For the entries below, the result should be an exact transcription of the lines from the one with "Entscheidungshilfe: Sie sehen, welche" up to and including the one with "Achten Sie beim Vergleichen auf", and only those.

─── Material for this exercise ───

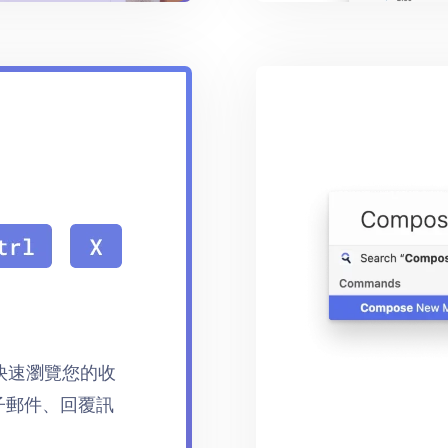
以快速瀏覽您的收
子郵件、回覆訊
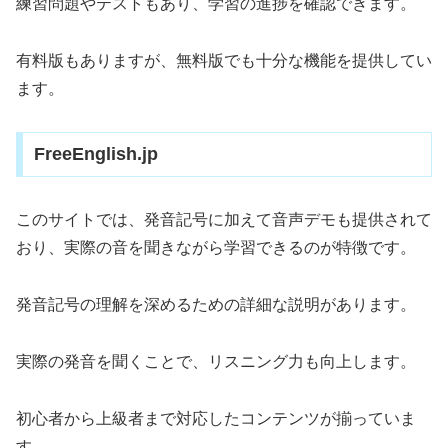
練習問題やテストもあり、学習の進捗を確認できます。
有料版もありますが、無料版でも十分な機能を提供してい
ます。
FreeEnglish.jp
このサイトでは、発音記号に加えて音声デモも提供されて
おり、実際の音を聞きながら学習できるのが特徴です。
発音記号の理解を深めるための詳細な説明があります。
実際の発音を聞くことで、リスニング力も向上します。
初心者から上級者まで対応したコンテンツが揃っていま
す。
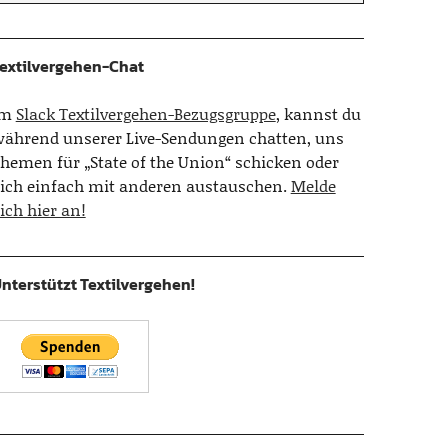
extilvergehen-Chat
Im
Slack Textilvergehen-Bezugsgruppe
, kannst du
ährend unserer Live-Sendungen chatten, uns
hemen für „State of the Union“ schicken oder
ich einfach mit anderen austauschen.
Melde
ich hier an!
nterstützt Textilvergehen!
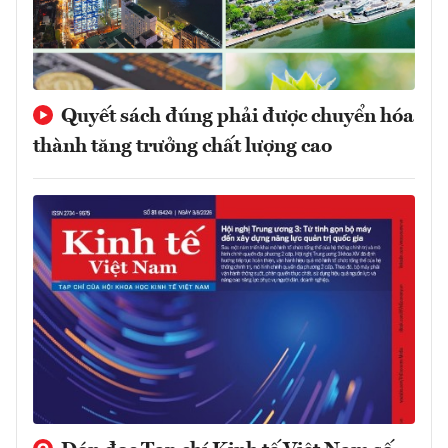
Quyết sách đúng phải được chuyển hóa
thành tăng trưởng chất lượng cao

───
─── Material for this exercise ───

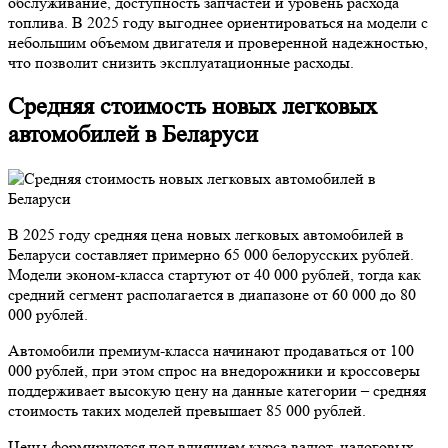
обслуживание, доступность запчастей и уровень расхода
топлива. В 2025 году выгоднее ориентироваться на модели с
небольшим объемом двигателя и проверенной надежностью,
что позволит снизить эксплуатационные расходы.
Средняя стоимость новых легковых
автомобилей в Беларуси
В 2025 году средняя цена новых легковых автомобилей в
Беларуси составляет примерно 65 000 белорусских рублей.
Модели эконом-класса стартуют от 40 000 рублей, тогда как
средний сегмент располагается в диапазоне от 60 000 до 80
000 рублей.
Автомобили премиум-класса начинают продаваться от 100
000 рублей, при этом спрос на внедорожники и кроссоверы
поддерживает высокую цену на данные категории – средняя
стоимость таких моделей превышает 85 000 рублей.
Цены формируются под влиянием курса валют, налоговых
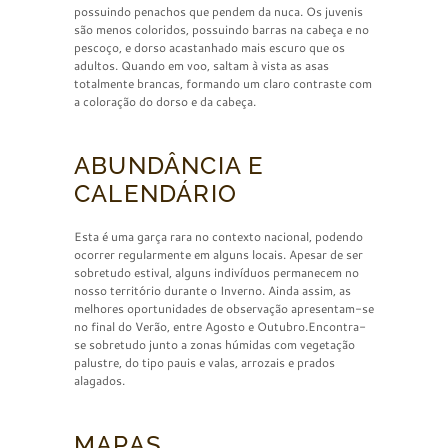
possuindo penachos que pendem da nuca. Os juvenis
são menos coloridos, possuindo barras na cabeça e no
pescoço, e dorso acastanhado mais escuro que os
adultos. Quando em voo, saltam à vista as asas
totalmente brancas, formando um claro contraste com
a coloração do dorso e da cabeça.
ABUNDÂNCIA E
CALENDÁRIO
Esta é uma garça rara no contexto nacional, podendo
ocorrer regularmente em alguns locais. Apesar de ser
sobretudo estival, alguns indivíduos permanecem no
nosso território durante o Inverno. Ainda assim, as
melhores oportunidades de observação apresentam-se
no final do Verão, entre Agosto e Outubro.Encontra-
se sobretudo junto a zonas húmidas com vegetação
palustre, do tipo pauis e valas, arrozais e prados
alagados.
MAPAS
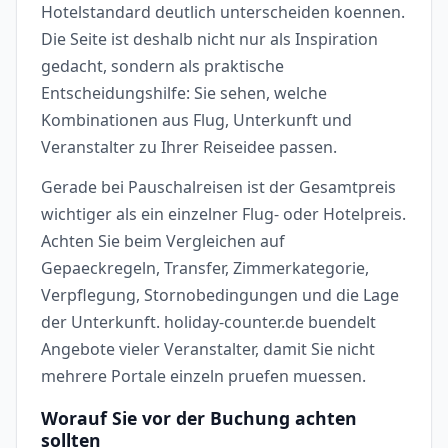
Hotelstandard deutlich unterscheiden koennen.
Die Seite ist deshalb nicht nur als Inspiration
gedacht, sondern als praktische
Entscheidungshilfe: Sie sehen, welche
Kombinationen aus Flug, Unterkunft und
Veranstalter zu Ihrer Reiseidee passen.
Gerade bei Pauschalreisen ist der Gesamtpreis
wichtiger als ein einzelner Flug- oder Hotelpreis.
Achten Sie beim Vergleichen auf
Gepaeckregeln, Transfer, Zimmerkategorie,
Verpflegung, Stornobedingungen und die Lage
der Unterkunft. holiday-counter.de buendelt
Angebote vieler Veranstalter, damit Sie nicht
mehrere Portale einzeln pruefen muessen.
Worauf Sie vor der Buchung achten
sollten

───

Expected answer:
Entscheidungshilfe: Sie sehen, welche
Kombinationen aus Flug, Unterkunft und
Veranstalter zu Ihrer Reiseidee passen.
Gerade bei Pauschalreisen ist der Gesamtpreis
wichtiger als ein einzelner Flug- oder Hotelpreis.
Achten Sie beim Vergleichen auf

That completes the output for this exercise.